I wholeheartedly support the drive for documentation. I managed to get the menu adapter working in both a vertical & a horizontal layout, but it was tough.
Of course, a big part of the problem was my newness to ASP.NET, but judging by the number of posts I found from people having the same problems I was having, there must be a lot of newbies out there trying to use these things.
The one other issue I had with the menu adapter was that it didn't handle &s correctly. Fortunately, I found a post by someone who had a fix for it, and was able to decipher his C# code to make the necessary changes to the VB version that I was using.
It's a great tool, though--I'm really happy to have found it.
Oct 01, 2008 03:27 AM|LINK
OK, so I guess there's at least enough interest to make an effort worth trying.
My thinking is to create a separate project for the next version. In fact, I'm wondering if they should get a different name entirely. Random thoughts on the matter follow.
So, for those who care, let me know what you think, and if you want to contribute to the effort, let me know.
(BTW -- I was reminded how important this project can be when I recently started a new project to beautify an ASP.Net web site for a new client... and was reminded how TABLE tags are added around things where they shouldn't be. Ugh...)
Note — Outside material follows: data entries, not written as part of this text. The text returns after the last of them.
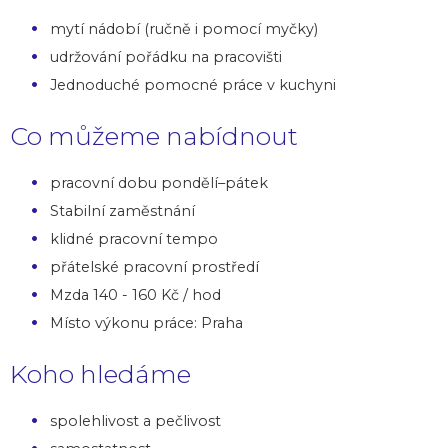
mytí nádobí (ručně i pomocí myčky)
udržování pořádku na pracovišti
Jednoduché pomocné práce v kuchyni
Co můžeme nabídnout
pracovní dobu pondělí–pátek
Stabilní zaměstnání
klidné pracovní tempo
přátelské pracovní prostředí
Mzda 140 - 160 Kč / hod
Místo výkonu práce: Praha
Koho hledáme
spolehlivost a pečlivost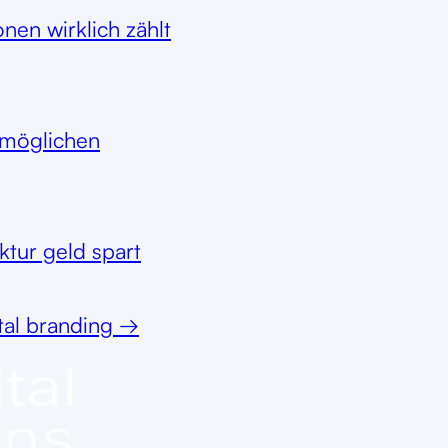
nen wirklich zählt
rmöglichen
ktur geld spart
tal branding
→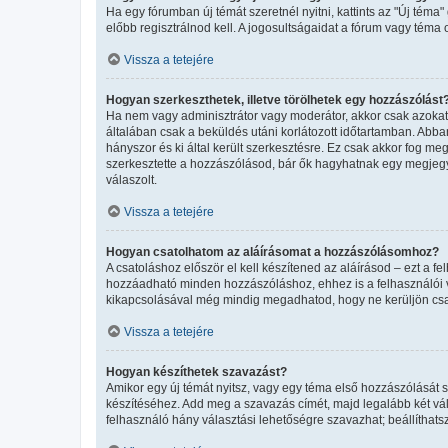
Ha egy fórumban új témát szeretnél nyitni, kattints az "Új té
előbb regisztrálnod kell. A jogosultságaidat a fórum vagy téma 
Vissza a tetejére
Hogyan szerkeszthetek, illetve törölhetek egy hozzászólást
Ha nem vagy adminisztrátor vagy moderátor, akkor csak azokat 
általában csak a beküldés utáni korlátozott időtartamban. Abba
hányszor és ki által került szerkesztésre. Ez csak akkor fog m
szerkesztette a hozzászólásod, bár ők hagyhatnak egy megjegyz
válaszolt.
Vissza a tetejére
Hogyan csatolhatom az aláírásomat a hozzászólásomhoz?
A csatoláshoz először el kell készítened az aláírásod – ezt a 
hozzáadható minden hozzászóláshoz, ehhez is a felhasználói ve
kikapcsolásával még mindig megadhatod, hogy ne kerüljön csat
Vissza a tetejére
Hogyan készíthetek szavazást?
Amikor egy új témát nyitsz, vagy egy téma első hozzászólását sz
készítéséhez. Add meg a szavazás címét, majd legalább két vál
felhasználó hány választási lehetőségre szavazhat; beállíthat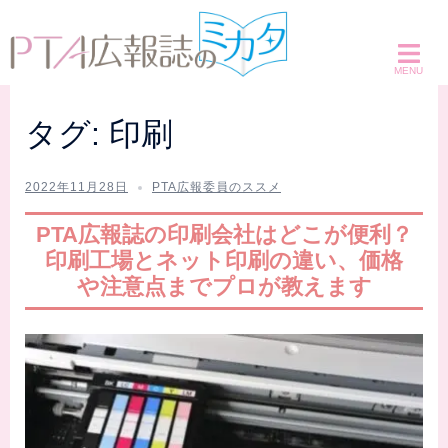
コ
ン
テ
ン
ツ
タグ:
印刷
へ
ス
2022年11月28日
PTA広報委員のススメ
キ
ッ
PTA広報誌の印刷会社はどこが便利？
プ
印刷工場とネット印刷の違い、価格
や注意点までプロが教えます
Oct 01, 2008 04:20 AM|LINK
Oct 05, 2008 03:36 AM|LINK
I am proud to announce the new project: ASP.Net Control Adapers!
The project site is hosted through Google Code:
I have checked in my original test code, cleaned up a bit to make it more useful. It implements limited support for the CheckBoxList control. Source code includes the main project, a UnitTests project (using NUnit), a WebTests project (a web app that invokes
the adapted control in a web page), license/readme files, and an NAnt build script.
I also started working on a documentation format, which you can see at
There's still a lot missing in terms of implementation (not even postback support yet!), and unit testing, but in general the programmers out there should be able to understand the approach I'm taking, and designers/front-end developers can understand the
Still lots to do before this is consumable by others, but I wanted to get this up and hosted.
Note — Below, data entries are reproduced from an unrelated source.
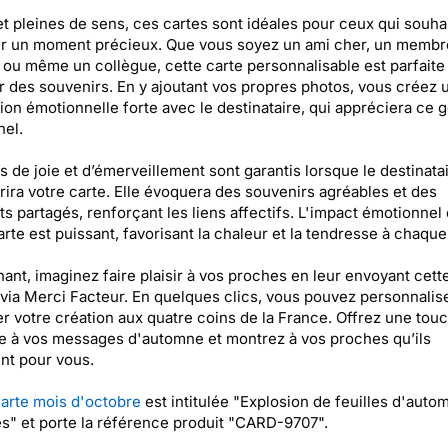
et pleines de sens, ces cartes sont idéales pour ceux qui souha
r un moment précieux. Que vous soyez un ami cher, un membre
, ou même un collègue, cette carte personnalisable est parfaite
 des souvenirs. En y ajoutant vos propres photos, vous créez 
on émotionnelle forte avec le destinataire, qui appréciera ce 
el.
s de joie et d’émerveillement sont garantis lorsque le destinata
ira votre carte. Elle évoquera des souvenirs agréables et des
 partagés, renforçant les liens affectifs. L'impact émotionnel
arte est puissant, favorisant la chaleur et la tendresse à chaque
ant, imaginez faire plaisir à vos proches en leur envoyant cett
via Merci Facteur. En quelques clics, vous pouvez personnalise
r votre création aux quatre coins de la France. Offrez une tou
e à vos messages d'automne et montrez à vos proches qu’ils
nt pour vous.
arte mois d'octobre
est intitulée "Explosion de feuilles d'auto
s" et porte la référence produit "CARD-9707".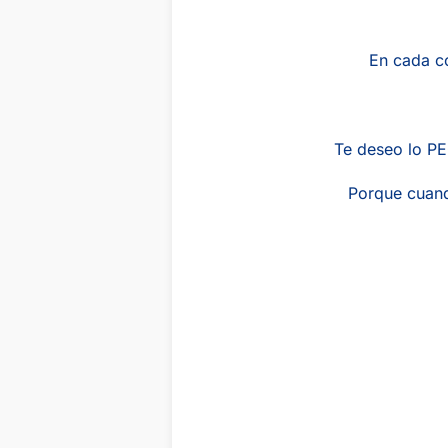
En cada co
Te deseo lo PE
Porque cuando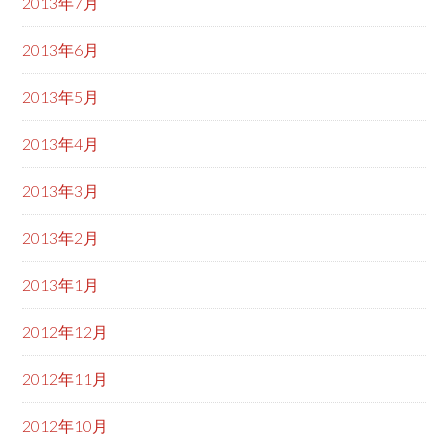
2013年7月
2013年6月
2013年5月
2013年4月
2013年3月
2013年2月
2013年1月
2012年12月
2012年11月
2012年10月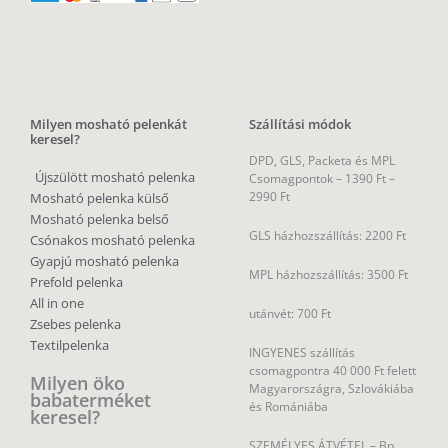
Milyen mosható pelenkát
Szállítási módok
keresel?
DPD, GLS, Packeta és MPL
Újszülött mosható pelenka
Csomagpontok –
1390 Ft –
2990 Ft
Mosható pelenka külső
Mosható pelenka belső
GLS házhozszállítás: 2200 Ft
Csónakos mosható pelenka
Gyapjú mosható pelenka
MPL házhozszállítás: 3500 Ft
Prefold pelenka
All in one
utánvét: 700 Ft
Zsebes pelenka
Textilpelenka
INGYENES szállítás
csomagpontra 40 000 Ft felett
Milyen öko
Magyarországra, Szlovákiába
babaterméket
és Romániába
keresel?
SZEMÉLYES ÁTVÉTEL – Bp.,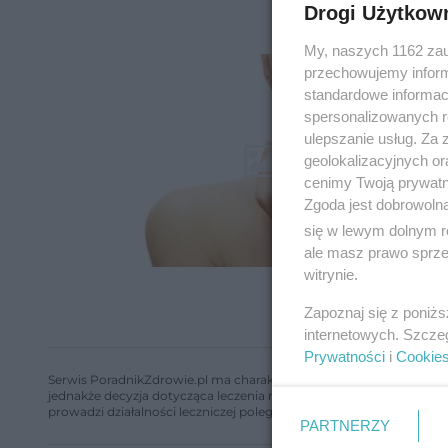
Drogi Użytkow
My, naszych 1162 zau
przechowujemy informa
standardowe informac
spersonalizowanych re
ulepszanie usług. Za
geolokalizacyjnych or
cenimy Twoją prywatno
Zgoda jest dobrowoln
się w lewym dolnym r
ale masz prawo sprzec
witrynie.
Zapoznaj się z poniż
internetowych. Szcze
Prywatności
i
Cookie
Serwis PoradnikZdrowie.pl ma charakter edukacyjny, nie stanowi i 
jednakże decyzja dotycząca leczenia należy do lekarza. Redakcja 
prowadzi działalności leczniczej polegającej na udzielaniu świadcze
PARTNERZY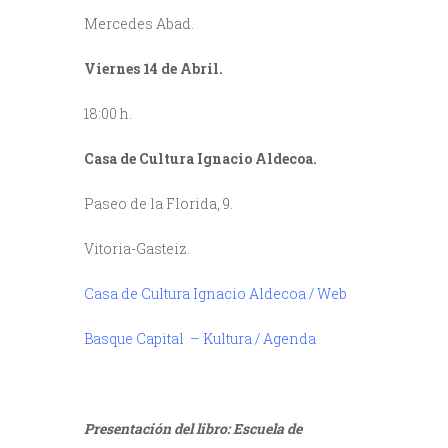
Mercedes Abad.
Viernes 14 de Abril.
18:00 h.
Casa de Cultura Ignacio Aldecoa.
Paseo de la Florida, 9.
Vitoria-Gasteiz.
Casa de Cultura Ignacio Aldecoa / Web
Basque Capital – Kultura / Agenda
///
///
Presentación del libro: Escuela de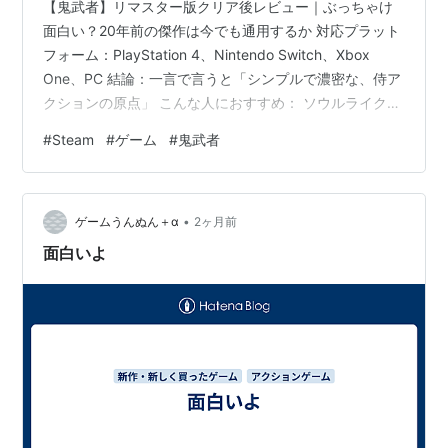
【鬼武者】リマスター版クリア後レビュー｜ぶっちゃけ
面白い？20年前の傑作は今でも通用するか 対応プラット
フォーム：PlayStation 4、Nintendo Switch、Xbox
One、PC 結論：一言で言うと「シンプルで濃密な、侍ア
クションの原点」 こんな人におすすめ： ソウルライクの
ような緊張感を求める人、古き良き固定カメラのホラ
#
Steam
#
ゲーム
#
鬼武者
ー・アクションを楽しみたい人、短い時間で濃い体験を
したい人。 5点満点中：4.0点 （当時の空気感を損なわ
ず、現代のディスプレイで見事に蘇った良リマスター）
•
どんなゲーム？：圧倒的没入感、戦国×サバイバルアクシ
ゲームうんぬん＋α
2ヶ月前
ョン 2001年にPS2で発売された戦国サバイバ…
面白いよ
Also -- there's a Google Group for it:
http://groups.google.com/group/aspnetcontroladapters -- be sure to head there to add to the discussion.
Oct 05, 2008 04:58 PM|LINK
Great news! Can't wait until this gets its Big Girl Panties on and is ready to be used by those of us who had to Google NUnit and NAnt ;-)
Oct 07, 2008 04:55 PM|LINK
For those following along, I just made some changes and implemented more support for CheckBoxLists.